Economy, that hateful, brown-tasting word, was doornail dead.

Then this week the President interred the body. He signed the crop-loan bill with a defensive statement, noting that farmers did not have so great a share of the national income as other groups, but adding that now they would receive 85% parity loans, plus parity payments, plus soil-conservation payments in cash. He did stipulate, as his understanding of the bill's "obscurity," that "under no circumstances should the sum of these three exceed parity." No matter what the President might now say or do, Congressmen had received a clear direction: the lid was off. Anything goes. Franklin Roosevelt had intoned the benediction over economy's grave.

Buck-Passing. From this background, Congress cynically watched the White House to see if the President would dare suggest Federal economies. But Mr. Roosevelt had just recommended a $158,000,000 expansion of the NYA program. Recently when reporters brought the matter up, the President growled like a sore bear. He defended the NYA and CCC appropriations, then passed the buck back again.

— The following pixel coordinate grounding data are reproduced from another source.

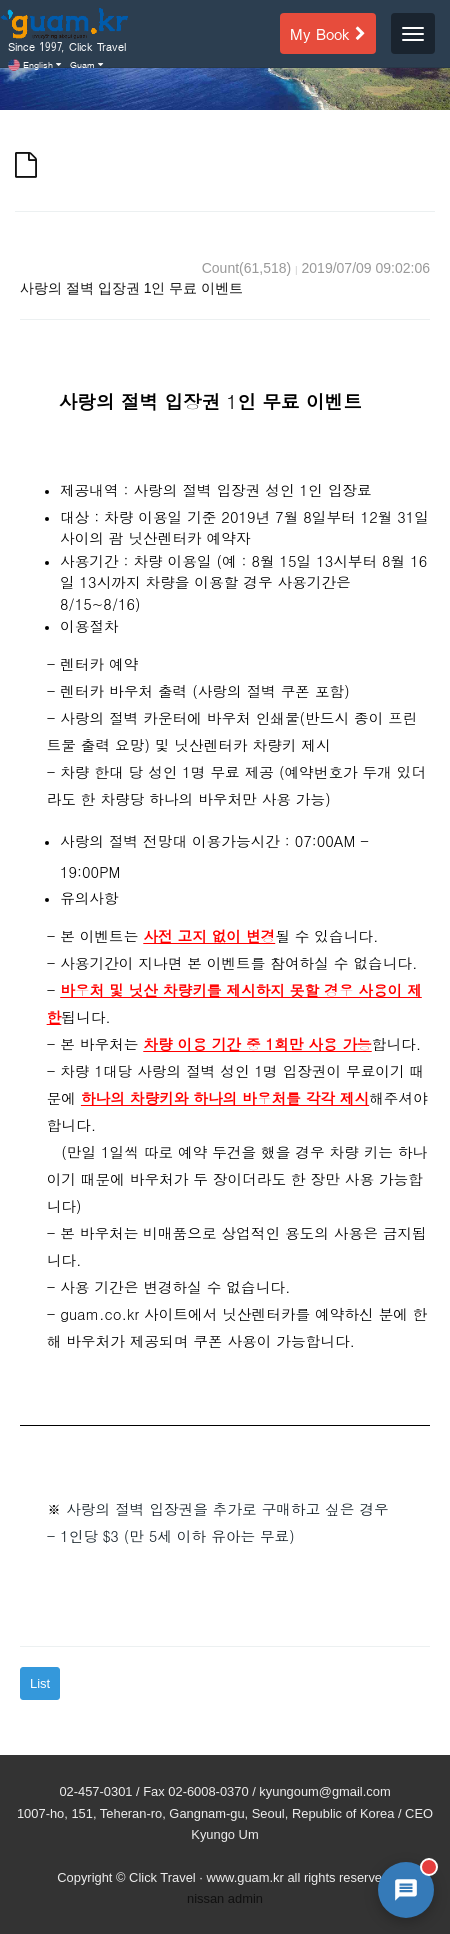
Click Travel (162, 1877)
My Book (328, 33)
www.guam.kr (244, 1877)
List (40, 1683)
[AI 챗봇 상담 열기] (406, 1890)
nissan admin (225, 1898)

Said he: the responsibility of cutting down non-defense expenditures by $1,000,000,000 belongs to the House and Senate.

The picture was complete. Neither the Administration nor Congress knew how to economize. The U.S. was helpless.

Congress, the Treasury and the President were now off in a veritable spray of buck-passing. On Capitol Hill happy members rolled out the pork barrel, singing a song of defense. The House Rivers & Harbors Committee, traditional Congressional gravy boat (composed of members who never let their right hands know what their lefts are doing), last week dusted off the defunct old $150,000,000 Florida Ship Canal, named it a defense project, urged an authorization. Other measures were:

P: $15,000 to improve the strength of onions.

P: Establishment of a Beetle Eradication Claims Commission.

P: A $500,000 increase in Congress' already substantial allowance for the franking of cost-free Government publications.

P: $1,000,000 to buy surplus canned oysters.

P: A bill to develop the 4-H Clubs, costing $86,000,000 for the first six years; $24,000,000 annually thereafter.

P: A bill to collect and publish monthly statistics on cottonseed, peanuts, copra, sesame seed, babassu nuts, etc.

P: Scores of highway, rivers & harbors, waterworks and pension pork-barrel bills.

Added to the usual list of farmer-fattening measures, these last week clearly demonstrated Congressional scorn for any policy of peeling-paring, pinchfist economy.

Finally badgered into it, the President at last did make a gesture, a feeble, finger-twiddling gesture toward economy, but at least a move. In a special message to Congress he suggested that $109,000,000 be sliced off the $995,000,000 WPA appropriation for the 1941-42 fiscal year. This was a drop in the bucket, but economizers thought $109,000,000 better than nothing.

And the President had now passed the buck back to Congress.

*"Parity" is a political concept which holds that the farmer should receive prices for his products which will give him a purchasing power (in terms of other commodities) equal to that which he had in the period 1909-14-- one of the most favorable farm-price periods in history. Most economists regard this procedure as similar to passing a law giving brokers the profits they made in 1929.